Этот эффект взрывного гибрида разворачивается в чрезвычайно широком диапазоне значений, так что трудно даже сказать, чего в «травме идентичности» брускинского повествователя больше: смешного или страшного. Так, допустим, с любовью восстановленный воображением художника «древний иудей» материализуется на улице Иерусалима… для того, чтобы проклясть Брускина и его спутников за нарушение шаббата. А дядя Меня (из новеллы «Рассказ дяди Мени» в «Подробностях письмом») по всему — и по национальности, и по месту, где застало его начало войны, — должен был стать жертвой Холокоста, но выжил в страшном 9-м форте Вильнюса и еще десятке концлагерей, потому что не был обрезан и поэтому мог выдавать себя за грузина, а главное, хорошо (по-московски) матерился. Он с благодарностью вспоминает русского летчика, находившегося вместе с ним в заключении («Был нормальный парень. Только, бывало, говорил: „Жидов убивать надо!“» — ПП, с. 259), и немца-охранника, подкармливавшего пленных. Сразу после войны Меня трижды — то в американской, то в советской военной форме — путешествует в поисках лучшей жизни из Берлина в Москву и обратно; он же после неизбежного ареста бежит из ГУЛАГа (!) и на момент написания книги живет по фальшивым документам.

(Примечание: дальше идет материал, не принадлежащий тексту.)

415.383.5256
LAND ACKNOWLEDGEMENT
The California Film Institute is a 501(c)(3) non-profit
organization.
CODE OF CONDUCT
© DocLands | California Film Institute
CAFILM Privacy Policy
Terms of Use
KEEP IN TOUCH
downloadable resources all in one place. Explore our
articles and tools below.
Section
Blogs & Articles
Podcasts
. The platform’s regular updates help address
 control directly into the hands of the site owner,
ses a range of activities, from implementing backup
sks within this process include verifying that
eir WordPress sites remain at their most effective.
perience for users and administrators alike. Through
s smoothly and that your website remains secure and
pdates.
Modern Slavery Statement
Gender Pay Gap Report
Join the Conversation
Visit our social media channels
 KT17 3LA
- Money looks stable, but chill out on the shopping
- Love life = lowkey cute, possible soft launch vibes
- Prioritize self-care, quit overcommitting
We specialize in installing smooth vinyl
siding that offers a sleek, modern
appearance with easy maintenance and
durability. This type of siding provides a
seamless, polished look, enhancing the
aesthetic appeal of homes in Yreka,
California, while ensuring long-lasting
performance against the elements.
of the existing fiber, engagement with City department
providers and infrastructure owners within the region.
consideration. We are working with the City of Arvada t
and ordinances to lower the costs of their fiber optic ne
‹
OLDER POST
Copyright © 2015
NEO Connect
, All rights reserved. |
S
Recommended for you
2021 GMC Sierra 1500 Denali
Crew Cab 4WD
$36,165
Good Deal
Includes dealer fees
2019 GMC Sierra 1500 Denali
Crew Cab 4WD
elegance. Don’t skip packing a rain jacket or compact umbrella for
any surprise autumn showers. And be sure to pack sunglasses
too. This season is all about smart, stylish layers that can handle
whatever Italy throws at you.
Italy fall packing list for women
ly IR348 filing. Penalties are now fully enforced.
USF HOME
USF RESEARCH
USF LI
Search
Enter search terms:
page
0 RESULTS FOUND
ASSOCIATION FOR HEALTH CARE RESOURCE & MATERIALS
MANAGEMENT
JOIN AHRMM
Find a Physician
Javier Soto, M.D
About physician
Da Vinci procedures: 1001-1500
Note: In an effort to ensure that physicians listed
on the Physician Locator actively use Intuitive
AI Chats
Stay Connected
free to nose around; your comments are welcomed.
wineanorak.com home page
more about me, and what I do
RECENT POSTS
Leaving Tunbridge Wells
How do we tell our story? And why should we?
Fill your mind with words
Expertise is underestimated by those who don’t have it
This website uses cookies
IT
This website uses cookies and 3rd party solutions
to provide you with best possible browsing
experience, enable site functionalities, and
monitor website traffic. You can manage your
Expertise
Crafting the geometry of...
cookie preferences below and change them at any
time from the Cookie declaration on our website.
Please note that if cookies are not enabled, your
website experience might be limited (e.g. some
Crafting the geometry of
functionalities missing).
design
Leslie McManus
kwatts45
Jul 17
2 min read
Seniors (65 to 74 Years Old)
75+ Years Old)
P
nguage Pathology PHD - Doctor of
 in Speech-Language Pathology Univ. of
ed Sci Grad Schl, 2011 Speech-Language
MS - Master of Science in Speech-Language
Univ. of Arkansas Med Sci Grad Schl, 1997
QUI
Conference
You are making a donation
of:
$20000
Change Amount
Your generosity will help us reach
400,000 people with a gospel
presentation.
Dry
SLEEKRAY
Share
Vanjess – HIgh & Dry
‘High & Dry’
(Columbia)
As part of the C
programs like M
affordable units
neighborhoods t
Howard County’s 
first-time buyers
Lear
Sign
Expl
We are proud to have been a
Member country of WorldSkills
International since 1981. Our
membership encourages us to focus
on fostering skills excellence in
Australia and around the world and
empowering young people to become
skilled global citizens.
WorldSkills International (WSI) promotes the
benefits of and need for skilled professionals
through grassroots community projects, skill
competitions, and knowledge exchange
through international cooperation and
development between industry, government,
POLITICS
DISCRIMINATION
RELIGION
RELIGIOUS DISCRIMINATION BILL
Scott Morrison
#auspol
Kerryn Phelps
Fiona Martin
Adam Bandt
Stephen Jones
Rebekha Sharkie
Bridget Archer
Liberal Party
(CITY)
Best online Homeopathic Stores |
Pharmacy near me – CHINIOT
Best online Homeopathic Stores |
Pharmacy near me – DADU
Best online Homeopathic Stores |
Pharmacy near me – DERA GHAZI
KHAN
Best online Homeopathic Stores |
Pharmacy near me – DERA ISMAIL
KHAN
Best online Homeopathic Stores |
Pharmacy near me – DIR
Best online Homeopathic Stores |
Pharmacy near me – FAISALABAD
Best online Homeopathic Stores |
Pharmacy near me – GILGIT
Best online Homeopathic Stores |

Вглядываясь в семейные фотографии, Брускин прежде всего обращает внимание на зияния и разрывы, которые тем заметнее, чем сильнее желание повествователя восстановить связность:
Кто вы такие? Никого не могу узнать. Наверное, один из вас мой дедушка Меня… (MB, с. 26) Говорят, ты сам забыл свое имя. Как такое могло случиться? (MB, с. 27) А таинственная семья дяди Абы! Все красавцы. Живут в Столешниковом. Правда, их никто никогда не видел. Я, во всяком случае. Даже на фотографии. (MB, с. 40–41) — А что-нибудь известно про Бэбу? — Ничего. Кроме того, что он спал в очках. Говорил, что так лучше видит сны… (MB, с. 179)Тут же излагается история отца Брускина, выдумавшего себе фальшивую, но классово-верную биографию и превратившегося после революции из сына богатого купца первой гильдии в эдакого еврейского Ломоносова, отправившегося пешком из местечка в Москву и после рабфака ставшего доктором наук.
Рядом на фотографии в буденовке и кожанке с каким-то мучительным вопросом в глазах смотрит на нас совсем молодой мужчина с поразительно тонким и трагическим лицом, — так, кажется, должен был бы выглядеть бабелевский «сын рабби» Илья Брацлавский, «последний принц», в вещмешке которого страницы «Песни песней» перемешались с револьверными патронами [935] :
935
Бабель И.Сын рабби // Бабель И. Соч.: В 2 т. М.: Худ. литература, 1992. Т. 2. С. 128–129.
Тут логика обратная: казалось бы, вот он — один из еврейских идеалистов, мечтателей и фанатиков, безжалостных жертв, один из тех, кого сегодня, лицемерно кивая на «двести лет вместе», винят во всех ужасах русской революции и десятилетий террора. Вот он, «быв. чекист, член ВКП(б)», вовремя убивший себя и тем самым спасший семью. Стертое звено? Намеренный разрыв? Как бы не так: «быв. чекист» смотрит со старой фотографии «Тёминым лицом» — лицом своего правнука, сына Брускиных. Фантом, историческое привидение — но как пугающе близко!
Да, фантомная идентичность. Можно сказать и по-другому: фантомная, но идентичность.Можно осознанно вписать собственную биографию в цепочку фантомов, избавляясь тем самым не только от романтических отношений с прошлым (высокомерия или преклонения), но и осваивая иронический взгляд на себя и собственные достижения. Этот «антитезис» Брускин разыгрывает прежде всего через топику детства — детских травм, радостей, мифов, страхов и т. п. Именно об этом «Мысленно вами», наиболее искусная книга трилогии — она и самая пронзительная, самая личная.